Deciphering the Role of Fluorination in Dual-Halogen Electrolytes for All-Solid-State Batteries: A Case Study of New Li₂HfCl_6−xF_x Solid Electrolytes

Lithium metal chlorides are promising superionic conductors for all-solid-state batteries (SSBs) due to their favorable mechanical properties, high ionic conductivity, and good oxidative stability (up to >4.2 V versus Li/Li⁺). Nonetheless, chloride solid electrolytes (SEs) still undergo electrochemical degradation when paired with high-voltage cathodes such as LiNi_0.85Co_0.1Mn_0.05O₂. A viable strategy to enhance the intrinsic electrochemical stability of chloride electrolytes is to partially substitute Cl with F. By leveraging complementary insights from neutron and X-ray diffraction, X-ray absorption spectroscopy, X-ray photoelectron spectroscopy (XPS), time-of-flight secondary ion mass spectrometry (ToF-SIMS), and electrochemical studies, we investigate the interplay between ionic and electronic conductivity, voltage stability, and overall battery performance of a family of new dual-halogen SEs—Li₂HfCl_6−xF_x.

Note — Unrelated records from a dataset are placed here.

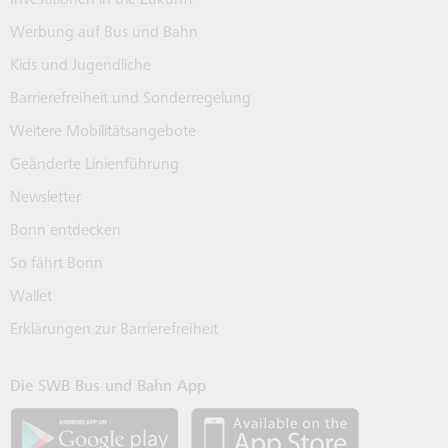
Werbung auf Bus und Bahn
Kids und Jugendliche
Barrierefreiheit und Sonderregelung
Weitere Mobilitätsangebote
Geänderte Linienführung
Newsletter
Bonn entdecken
So fährt Bonn
Wallet
Erklärungen zur Barrierefreiheit
Die SWB Bus und Bahn App
SWB App bei Google Play laden
SWB App bei 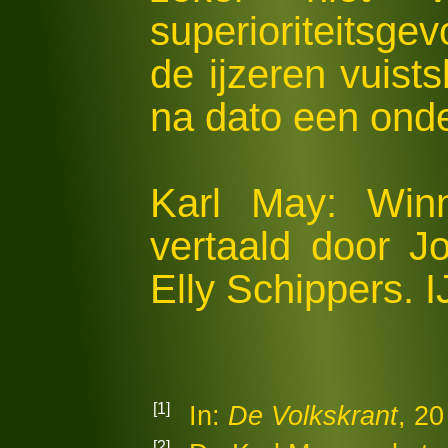
superioriteitsge
de ijzeren vuists
na dato een onde
Karl May: Winn
vertaald door J
Elly Schippers. I
[1]
In:
De Volkskrant
, 20
[2]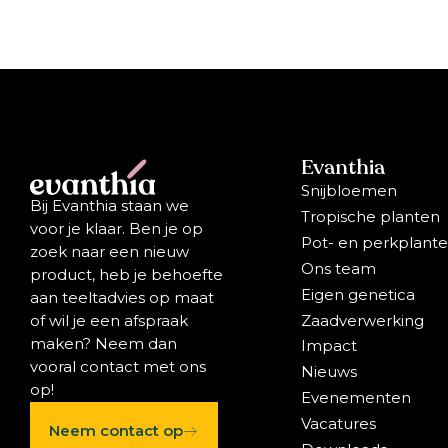
Evanthia
Snijbloemen
Bij Evanthia staan we
Tropische planten
voor je klaar. Ben je op
Pot- en perkplant
zoek naar een nieuw
Ons team
product, heb je behoefte
Eigen genetica
aan teeltadvies op maat
Zaadverwerking
of wil je een afspraak
maken? Neem dan
Impact
vooral contact met ons
Nieuws
op!
Evenementen
Vacatures
Neem contact op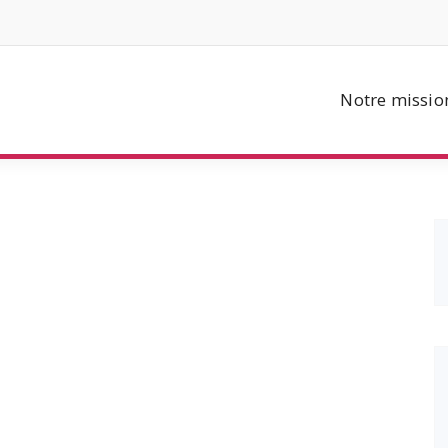
Notre missio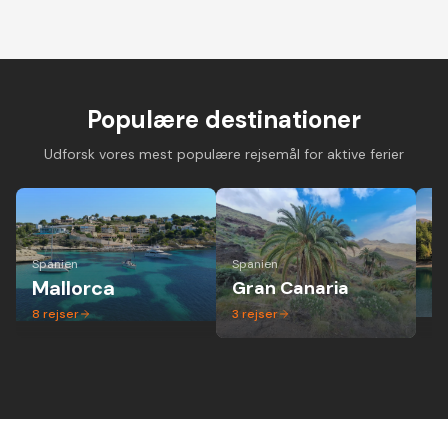
Cykelferie på
Cykelferie på elcykel -
Vandreferie i mi
landevejscykel med
aktiv ferie hvor alle
gruppe - altid 
danske guider og
kan være med
dansk guide
forskellige niveauer
Populære destinationer
Udforsk vores mest populære rejsemål for aktive ferier
Spanien
Spanien
Ita
Mallorca
Gran Canaria
P
8
rejser
3
rejser
1
r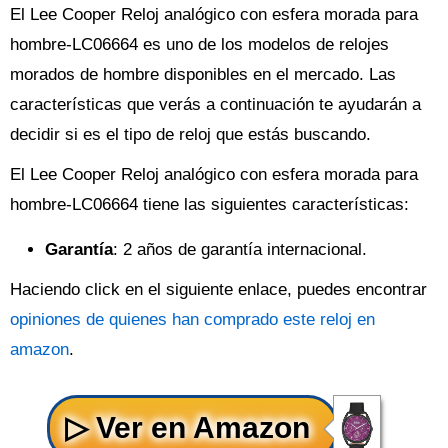
El Lee Cooper Reloj analógico con esfera morada para
hombre-LC06664 es uno de los modelos de relojes
morados de hombre disponibles en el mercado. Las
características que verás a continuación te ayudarán a
decidir si es el tipo de reloj que estás buscando.
El Lee Cooper Reloj analógico con esfera morada para
hombre-LC06664 tiene las siguientes características:
Garantía
: 2 años de garantía internacional.
Haciendo click en el siguiente enlace, puedes encontrar
opiniones de quienes han comprado este reloj en
amazon
.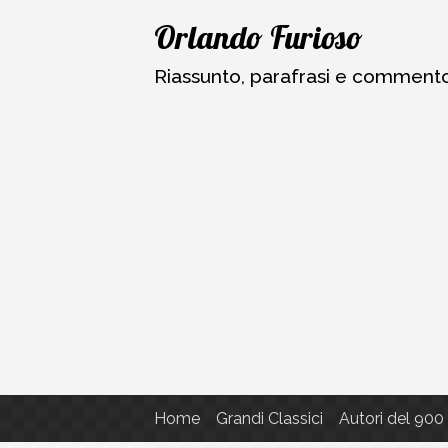
Vai
Orlando Furioso
al
contenuto
Riassunto, parafrasi e commento a
Home
Grandi Classici
Autori del 900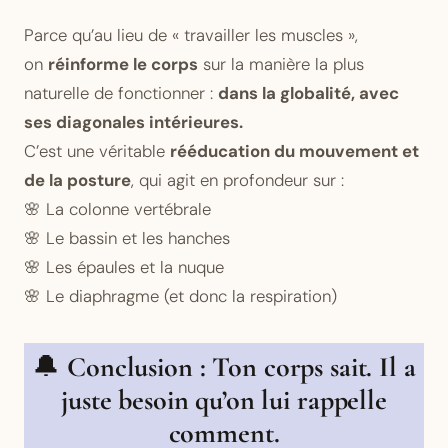
Parce qu’au lieu de « travailler les muscles »,
on
réinforme le corps
sur la manière la plus
naturelle de fonctionner :
dans la globalité, avec
ses diagonales intérieures.
C’est une véritable
rééducation du mouvement et
de la posture
, qui agit en profondeur sur :
🌸 La colonne vertébrale
🌸 Le bassin et les hanches
🌸 Les épaules et la nuque
🌸 Le diaphragme (et donc la respiration)
🔔
Conclusion : Ton corps sait. Il a
juste besoin qu’on lui rappelle
comment.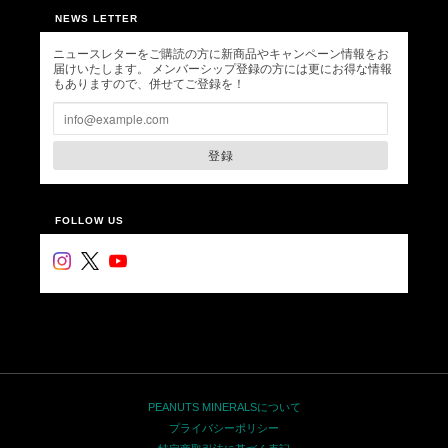
NEWS LETTER
ニュースレターをご購読の方に新商品やキャンペーン情報をお
届けいたします。 メンバーシップ登録の方には更にお得な情報
もありますので、併せてご登録を！
登録
FOLLOW US
PEANUTS MINERALSについて
プライバシーポリシー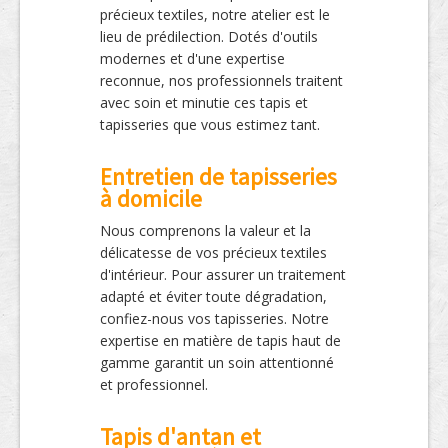
précieux textiles, notre atelier est le
lieu de prédilection. Dotés d'outils
modernes et d'une expertise
reconnue, nos professionnels traitent
avec soin et minutie ces tapis et
tapisseries que vous estimez tant.
Entretien de tapisseries
à domicile
Nous comprenons la valeur et la
délicatesse de vos précieux textiles
d'intérieur. Pour assurer un traitement
adapté et éviter toute dégradation,
confiez-nous vos tapisseries. Notre
expertise en matière de tapis haut de
gamme garantit un soin attentionné
et professionnel.
Tapis d'antan et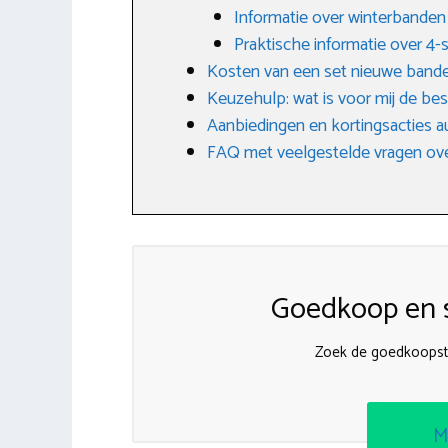
Informatie over winterbanden
Praktische informatie over 4
Kosten van een set nieuwe band
Keuzehulp: wat is voor mij de be
Aanbiedingen en kortingsacties 
FAQ met veelgestelde vragen ove
Goedkoop en s
Zoek de goedkoopst
M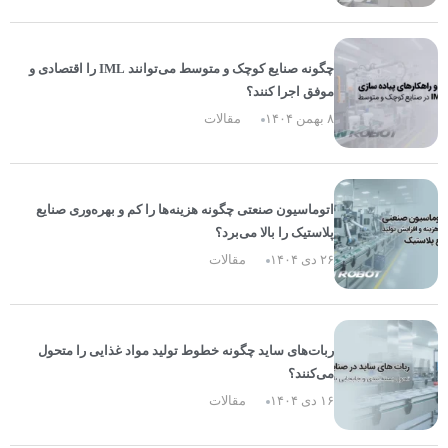
چگونه صنایع کوچک و متوسط می‌توانند IML را اقتصادی و
موفق اجرا کنند؟
۸ بهمن ۱۴۰۴
مقالات
اتوماسیون صنعتی چگونه هزینه‌ها را کم و بهره‌وری صنایع
پلاستیک را بالا می‌برد؟
۲۶ دی ۱۴۰۴
مقالات
ربات‌های ساید چگونه خطوط تولید مواد غذایی را متحول
می‌کنند؟
۱۶ دی ۱۴۰۴
مقالات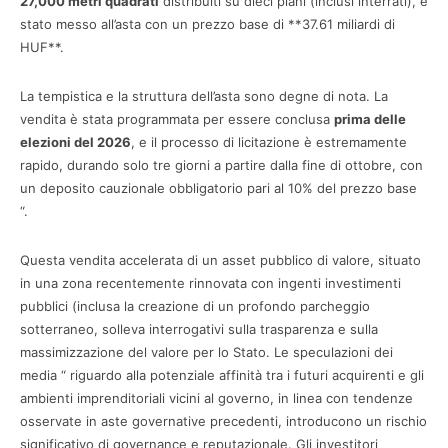
27,000 metri quadrati
distribuiti su dieci piani (inclusi interrati), è
stato messo all’asta con un prezzo base di **37.61 miliardi di
HUF**.
La tempistica e la struttura dell’asta sono degne di nota. La
vendita è stata programmata per essere conclusa
prima delle
elezioni del 2026
, e il processo di licitazione è estremamente
rapido, durando solo tre giorni a partire dalla fine di ottobre, con
un deposito cauzionale obbligatorio pari al 10% del prezzo base
“.
Questa vendita accelerata di un asset pubblico di valore, situato
in una zona recentemente rinnovata con ingenti investimenti
pubblici (inclusa la creazione di un profondo parcheggio
sotterraneo, solleva interrogativi sulla trasparenza e sulla
massimizzazione del valore per lo Stato. Le speculazioni dei
media “ riguardo alla potenziale affinità tra i futuri acquirenti e gli
ambienti imprenditoriali vicini al governo, in linea con tendenze
osservate in aste governative precedenti, introducono un rischio
significativo di governance e reputazionale. Gli investitori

All-solid-state cells utilizing Li₂HfCl_5.5F_0.5 as the electrolyte demonstrate much-enhanced battery performance compared to Li₂HfCl₆. This improvement is mainly attributed to the formation of a kinetically stable LiF-rich cathode electrolyte interphase (CEI), which inhibits detrimental reactions between the cathode and the SE, as revealed by ToF-SIMS studies. The findings from this study are applicable to other dual-halogen solid ionic conductors, offering valuable insights into the relationship between intrinsic electrochemical window (IEW), electronic and ionic conductivity, and battery performance in dual-halogen solid-state electrolytes.